I spent a great day on Saturday, 29 May, visiting a variety of parks in Orange County and Rockland County in downstate New York with a fellow Queens birder, Seth, and a Rockland County birder, Gene. Though, really, to call either of them “birder” doesn’t give a complete picture of what they are about considering the diverse array of life forms that pique their interest. Over the course of the day we looked at birds and plants and dragonflies and reptiles and mammals and butterflies and amphibians and more but a single blog post could not contain the images I got of all of those things. This post, therefore, is focused on just insects, which are, of course, ridiculously diverse. If you want to see the reptiles and amphibians from the trip, well, just click here, and if you want to see birds from the trip, click here.
I am indebted to Patrick and Karlo and Steve who all helped me identify these insects. Birds are difficult enough; when it comes to bugs I tend to try to get pictures and identify them later with field guides in hand. I was pleasantly surprised when I managed to identify a couple of relatively difficult butterflies on my own and even more pleased to find the wasp I was trying to identify in the Kaufman Field Guide to Insects of North America, though, of course, and somehow not surprisingly, it turned out to be not a wasp but a fly.
Enough explaining how this birder managed to identify bugs; it’s time for the pictures!

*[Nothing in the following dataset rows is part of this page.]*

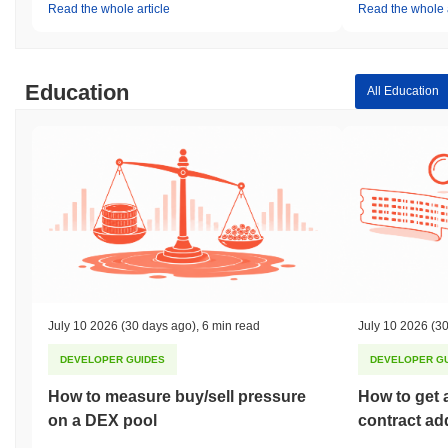
Read the whole article
Read the whole a
Education
All Education
July 10 2026
(30 days ago)
,
6 min read
July 10 2026
(30
DEVELOPER GUIDES
DEVELOPER G
How to measure buy/sell pressure
How to get 
on a DEX pool
contract ad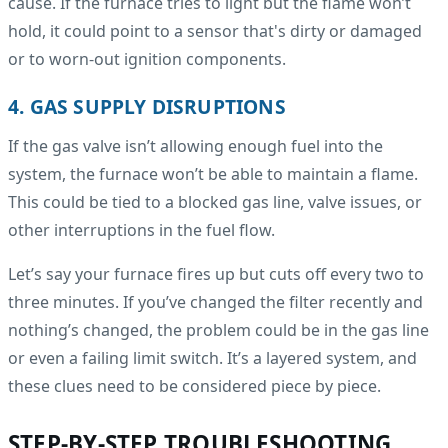
cause. If the furnace tries to light but the flame won’t
hold, it could point to a sensor that's dirty or damaged
or to worn-out ignition components.
4. GAS SUPPLY DISRUPTIONS
If the gas valve isn’t allowing enough fuel into the
system, the furnace won’t be able to maintain a flame.
This could be tied to a blocked gas line, valve issues, or
other interruptions in the fuel flow.
Let’s say your furnace fires up but cuts off every two to
three minutes. If you’ve changed the filter recently and
nothing’s changed, the problem could be in the gas line
or even a failing limit switch. It’s a layered system, and
these clues need to be considered piece by piece.
STEP-BY-STEP TROUBLESHOOTING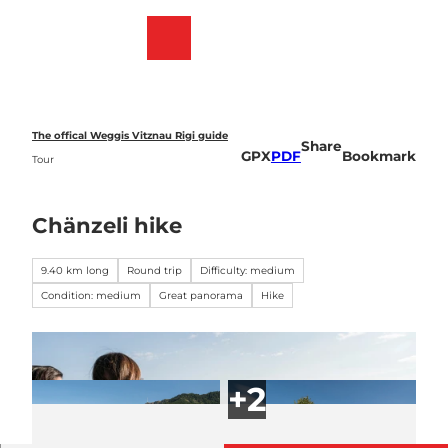
T
o
Webcams
Bookmark
Search
Menu
c
list
o
n
t
e
The offical Weggis Vitznau Rigi guide
Share
n
GPX
PDF
Bookmark
Tour
t
Chänzeli hike
9.40 km long
Round trip
Difficulty: medium
Condition: medium
Great panorama
Hike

Dreamy Duskywing Erynnis brizo
one of North America’s fifty or so Mydas flies, Mydas tibialis
Red-spotted Purple Limenitis arthemis
Arrowhead Spiketail Cordulegaster obliqua
Peck’s Skipper Polites peckius
Blackberry Looper Moth Chlorochlamys chloroleucaria
Great pictures of bird food!
I once spent hours trying to identify a dragonfly only to discover it was something called an Antlion. Good to have ode- and lep- and other-insect-wise birding colleagues.
Nice shots, and even better you identified the little buggers! I’m spending more and more time looking at leps and odes, and all the creepy-crawlies, but am having an awful time classifying them.